Write out exactly every line from the one containing "Pemerkosaan dan" through the final line of the material below, both included. Pictures are to be skipped.

- Opening Delimiter -

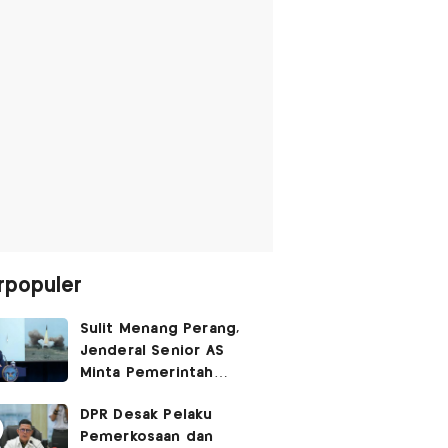
rpopuler
Sulit Menang Perang,
Jenderal Senior AS
Minta Pemerintah
Trump Cari Jalan Damai
DPR Desak Pelaku
Lawan Iran
Pemerkosaan dan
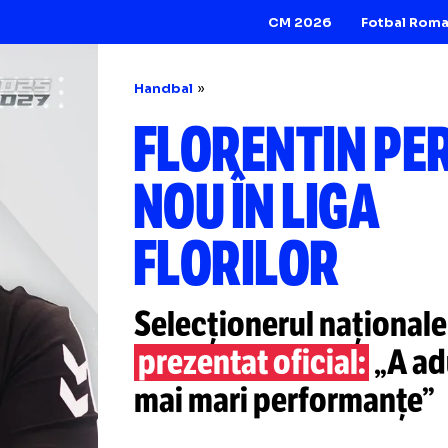
CM 2026
Handbal
FLORENTIN
NOU ÎN LIG
FLORILOR
Selecționerul naț
prezentat oficial:
mai mari perform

- Closing Delimiter -

Answer:
Pemerkosaan dan
CM 2026
Handbal
FLORENTIN
NOU ÎN LIG
FLORILOR
Selecționerul naț
prezentat oficial:
mai mari perform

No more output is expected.